Why do we keep talking about Heroes? Our very first overarching question around which many discussions have been made is the title to this blog post. Why do we interweave hero stories into many of our discussions? And we don’t just mean fictional or mythical characters. We talk about real life heroes who’ve chosen the road less traveled, who have thought of others and placed their needs above their own. Why are these stories so important? We want every Learner to figure the answer to that for themselves. This is what will help every person of any age thrive in our community.

Children need heroes. Their first heroes are their parents after all. Hero stories are survival mechanisms, inspirational, and vision sustainers. They move the human spirit forward when other forces try to hold it back.

What does the word “hero” mean?

We describe a hero as someone who gets back up after falling down – who struggles, hurts but gets back in the game. Someone who perseveres through difficulties and does not give up on anyone including themselves.

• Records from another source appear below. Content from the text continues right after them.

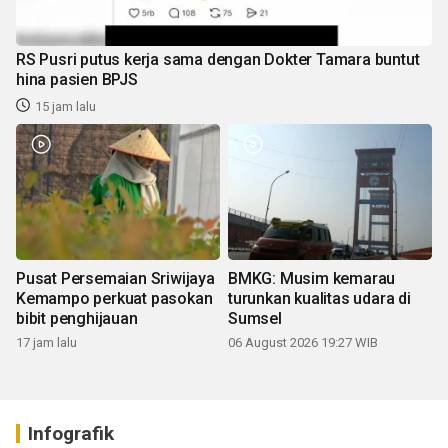
RS Pusri putus kerja sama dengan Dokter Tamara buntut
hina pasien BPJS
15 jam lalu
Pusat Persemaian Sriwijaya
BMKG: Musim kemarau
Kemampo perkuat pasokan
turunkan kualitas udara di
bibit penghijauan
Sumsel
17 jam lalu
06 August 2026 19:27 WIB
Infografik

A hero is the opposite of a victim:

  • A hero accepts responsibility when a victim blames someone other than him/herself or finds excuses.

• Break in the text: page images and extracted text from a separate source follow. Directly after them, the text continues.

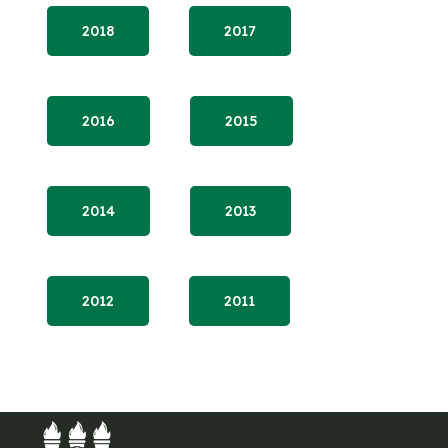
2018
2017
2016
2015
2014
2013
2012
2011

  • A hero works to solve a problem when a victim complains that there is one.

  • A hero keeps going when it gets hard when a victim quits because it is hard.

Very simply, a hero is an ordinary person who says YES to a challenge – crosses the threshold from comfortable to uncomfortable and begins a journey into the unknown.

The ultimate framework for a hero story is the Hero’s Journey. Think Sir Lancelot and the Holy Grail, Harry Potter, Luke Skywalker, even Nemo and Simba. In the real world, we can think of Anne Frank, Martin Luther King Jr, Stanislav Petrov, Kyle Carpenter, Maria Montessori and so many more heroic, historical figures. Think of the best movies and real life stories of all time.

These stories follow a familiar pattern. Joseph Campbell, called them the grand mono-myth and specified its archetypes and stages. Every great movie continually uses the Hero's Journey framework. Here is a condensed description:

  • The main character – the hero – lives in the ordinary world and is an ordinary person.

  • The hero receives a call to adventure and at first resists it.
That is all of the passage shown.